The problem »
Only the number is wanted: count the lines in the data with "конфиги" in them.

Exercise material »
───

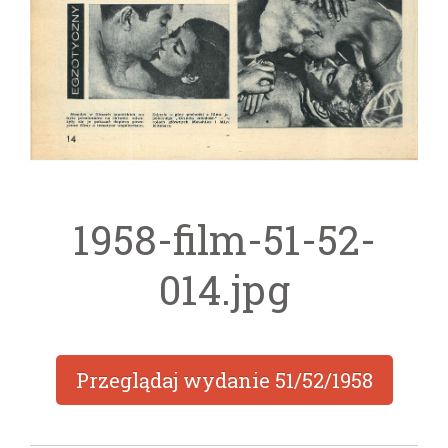
1958-film-51-52-
014.jpg
Przeglądaj wydanie
51/52/1958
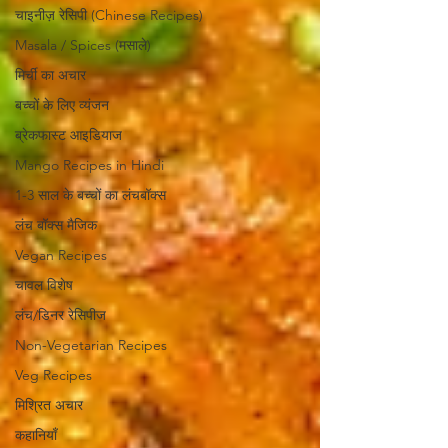
चाइनीज़ रेसिपी (Chinese Recipes)
Masala / Spices (मसाले)
मिर्ची का अचार
बच्चों के लिए व्यंजन
ब्रेकफास्ट आइडियाज
Mango Recipes in Hindi
1-3 साल के बच्चों का लंचबॉक्स
लंच बॉक्स मैजिक
Vegan Recipes
चावल विशेष
लंच/डिनर रेसिपीज
Non-Vegetarian Recipes
Veg Recipes
मिश्रित अचार
कहानियाँ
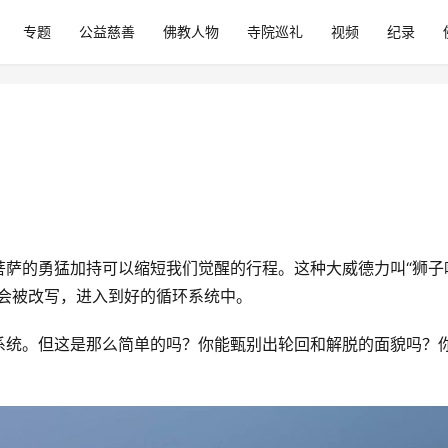
专题
公益慈善
佛教人物
寺院巡礼
视频
纪录
菩萨的勇猛加持可以缩短我们觉醒的行程。这种大威德力叫“狮子
就会被改写，进入到好的循环系统中。
系统。但这是那么简单的吗？你能甄别出轮回和解脱的面貌吗？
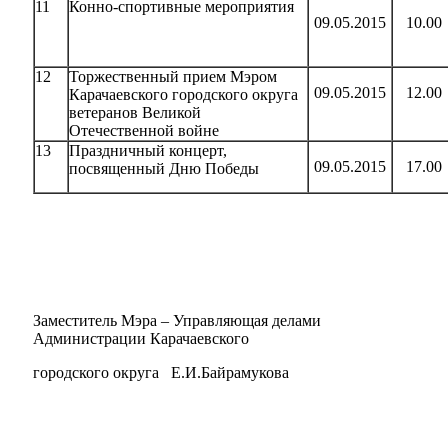
11
Конно-спортивные мероприятия
09.05.2015
10.00
12
Торжественный прием Мэром
09.05.2015
12.00
Карачаевского городского округа
ветеранов Великой
Отечественной войне
13
Праздничный концерт,
09.05.2015
17.00
посвященный Дню Победы
Заместитель Мэра – Управляющая делами
Администрации Карачаевского
городского округа Е.И.Байрамукова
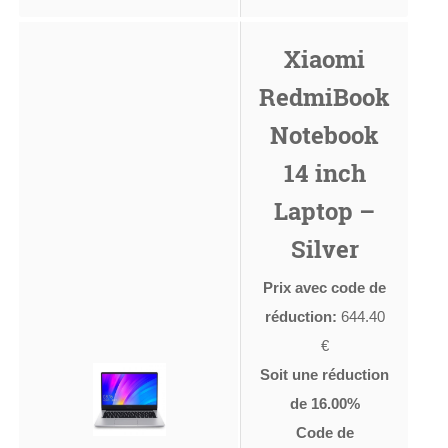
Xiaomi
RedmiBook
Notebook
14 inch
Laptop –
Silver
Prix avec code de
réduction:
644.40
€
Soit une réduction
de 16.00%
Code de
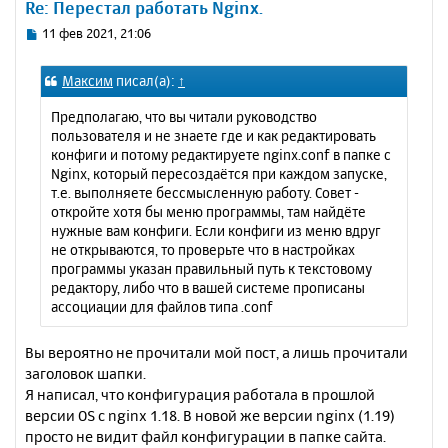
Re: Перестал работать Nginx.
т
ь
С
11 фев 2021, 21:06
с
о
о
я
Максим
писал(а):
↑
б
к
щ
н
Предполагаю, что вы читали руководство
е
а
пользователя и не знаете где и как редактировать
н
ч
конфиги и потому редактируете nginx.conf в папке с
и
а
Nginx, который пересоздаётся при каждом запуске,
е
л
т.е. выполняете бессмысленную работу. Совет -
у
откройте хотя бы меню программы, там найдёте
нужные вам конфиги. Если конфиги из меню вдруг
не открываются, то проверьте что в настройках
программы указан правильный путь к текстовому
редактору, либо что в вашей системе прописаны
ассоциации для файлов типа .conf
Вы вероятно не прочитали мой пост, а лишь прочитали
заголовок шапки.
Я написал, что конфигурация работала в прошлой
версии OS с nginx 1.18. В новой же версии nginx (1.19)
просто не видит файл конфигурации в папке сайта.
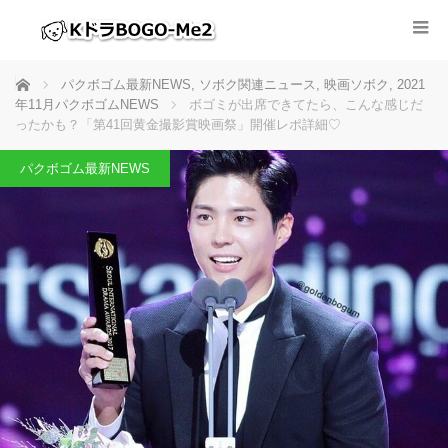
ホーム
パクボゴム最新NEWS
,
ソボク関連ニュース
,
映画ソボク
,
2021
年11月パクボゴムNEWS
ボゴミが出席できてたら、こんな感じだ
ったかも？「第41回黄金撮影賞映画祭」開催レポ詳細♡
パクボゴム最新NEWS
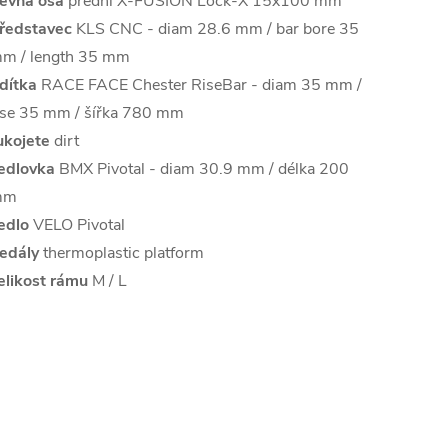
evná osa
přední X-FUSION Lock-X 15x100 mm
ředstavec
KLS CNC - diam 28.6 mm / bar bore 35
m / length 35 mm
ídítka
RACE FACE Chester RiseBar - diam 35 mm /
ise 35 mm / šířka 780 mm
ukojete
dirt
edlovka
BMX Pivotal - diam 30.9 mm / délka 200
mm
edlo
VELO Pivotal
edály
thermoplastic platform
elikost rámu
M / L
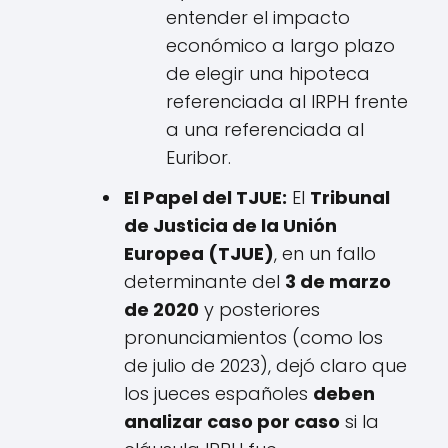
entender el impacto
económico a largo plazo
de elegir una hipoteca
referenciada al IRPH frente
a una referenciada al
Euribor.
El Papel del TJUE:
El
Tribunal
de Justicia de la Unión
Europea (TJUE)
, en un fallo
determinante del
3 de marzo
de 2020
y posteriores
pronunciamientos (como los
de julio de 2023), dejó claro que
los jueces españoles
deben
analizar caso por caso
si la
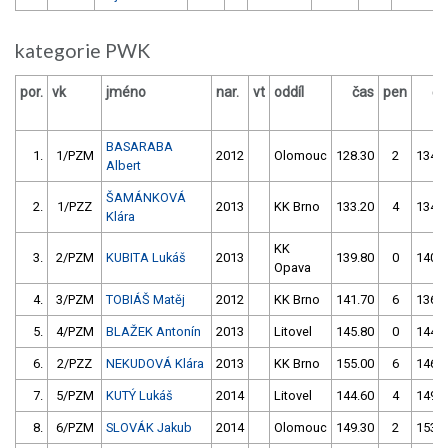
kategorie PWK
por.
vk
jméno
nar.
vt
oddíl
čas
pen
ča
BASARABA
1.
1/PZM
2012
Olomouc
128.30
2
134.1
Albert
ŠAMÁNKOVÁ
2.
1/PZZ
2013
KK Brno
133.20
4
134.6
Klára
KK
3.
2/PZM
KUBITA Lukáš
2013
139.80
0
140.8
Opava
4.
3/PZM
TOBIÁŠ Matěj
2012
KK Brno
141.70
6
136.7
5.
4/PZM
BLAŽEK Antonín
2013
Litovel
145.80
0
144.4
6.
2/PZZ
NEKUDOVÁ Klára
2013
KK Brno
155.00
6
146.1
7.
5/PZM
KUTÝ Lukáš
2014
Litovel
144.60
4
149.7
8.
6/PZM
SLOVÁK Jakub
2014
Olomouc
149.30
2
153.7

───

Response box »
2